Starring: Gabi Alves, Jacob Allen Weldy, Sarah Serio, Vladimir Noel

Where to Watch: Check out where to find it here


Leah (Gabi Alves) leaves her husband (Jacob Allen Weldy) after a fight that devolves into him spewing abusive and sexist insults at her. She drives into the night stopping only when she runs out of gas. She eventually meets a strange woman, Mary May (Sarah Serio) who leads Leah to Davey Stone (Vladimir Noel) for guidance. Unbeknownst to Leah, she is introduced to the leader of a cult who is determined to bring an end to misogyny and is connected to Leah more closely than she thinks. Meanwhile, a man and a woman hole up in house bloodied and bruised, only to connect with two other timelines by the end of the film.


At Night Comes Wolves is a jumbled mess of indie filmmaking that misses any point it tries to make by neglecting to make a good film first.

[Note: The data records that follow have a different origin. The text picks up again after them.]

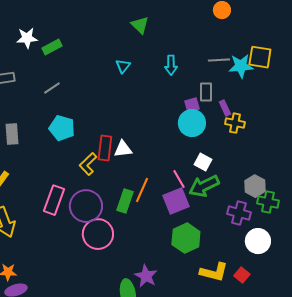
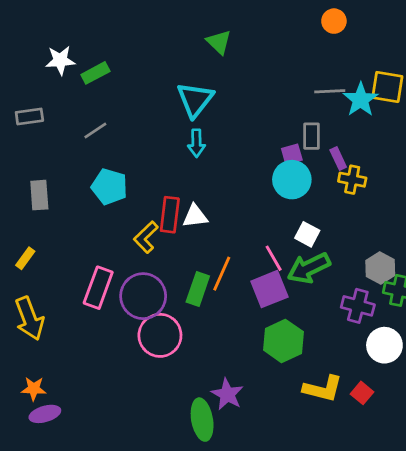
cyan arrow: (171, 65) -> (196, 143), moved
cyan triangle: (123, 66) -> (195, 100), size x1.8
cyan star: (241, 66) -> (361, 100), turned -30

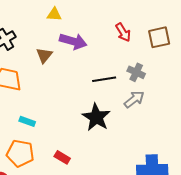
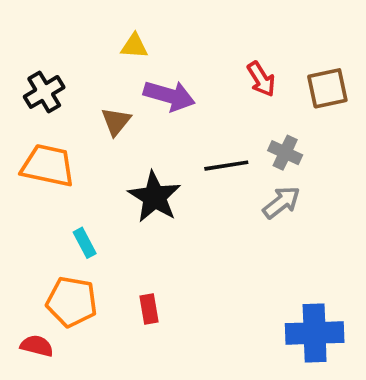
black star: (96, 117) -> (155, 197), moved
cyan rectangle: (27, 121) -> (85, 243), turned 42
red rectangle: (62, 157) -> (149, 309), turned 49

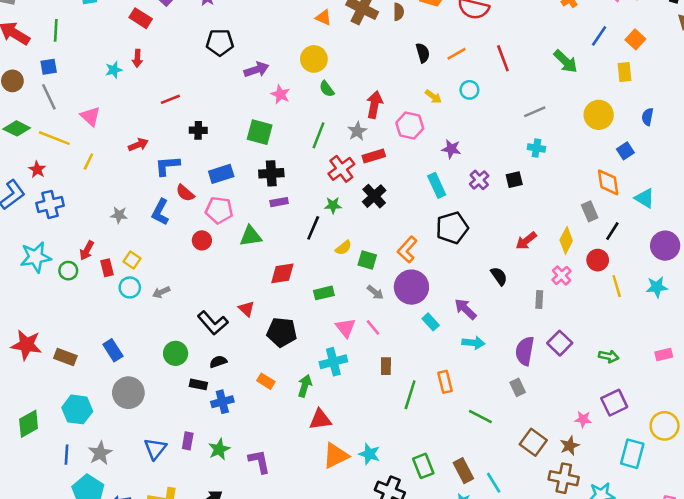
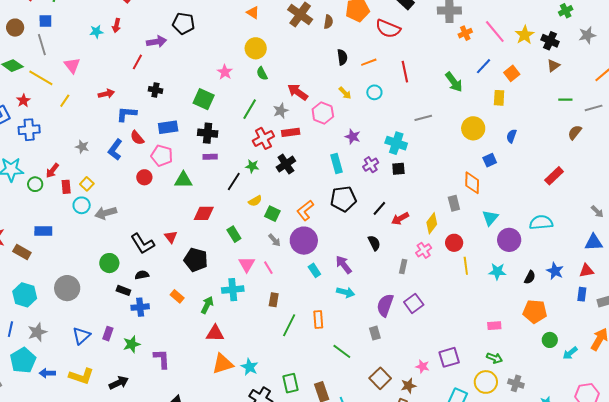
orange triangle: (323, 18) -> (253, 13), moved
purple arrow: (256, 70) -> (157, 42), moved
red line: (170, 99) -> (137, 62), turned -49
red arrow: (374, 105) -> (298, 92), turned -75
cyan cross: (536, 148) -> (396, 143), moved, size x1.5
cyan triangle: (645, 198) -> (490, 218), moved, turned 30
black line: (612, 231) -> (379, 208), moved
gray arrow: (161, 292) -> (106, 213), size x1.5
green rectangle: (324, 293) -> (234, 234), turned 63
blue rectangle: (113, 350) -> (43, 231), moved, turned -66
green arrow: (609, 356) -> (495, 358), moved

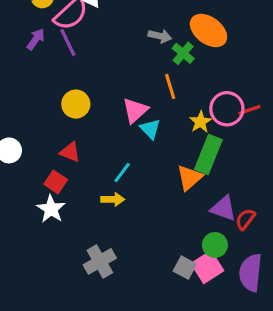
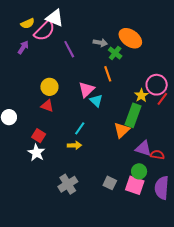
purple line: (68, 42) -> (69, 49), moved
pink circle: (227, 109) -> (157, 85), moved
red line: (249, 110) -> (162, 99), moved, turned -32
yellow star: (200, 122) -> (141, 95), moved
red triangle: (70, 152) -> (47, 106), moved
red semicircle: (245, 219) -> (157, 155), turned 64
pink square: (207, 267) -> (135, 185), turned -36
gray square: (185, 268) -> (110, 183), moved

It’s important to give credit to indie filmmakers when trying something new and coming at it from left field. Presented in a non-linear format, At Night Comes Wolves attempts to blend three seemingly unrelated stories together. When done right, this is a great technique for elevating the suspense and layering the plot with deeper nuance and opportunities to foreshadow. Unfortunately, due to iffy writing, poor editing, and a lack of direction, At Night Comes Wolves doesn't pull it off, muddling its story and confusing the audience.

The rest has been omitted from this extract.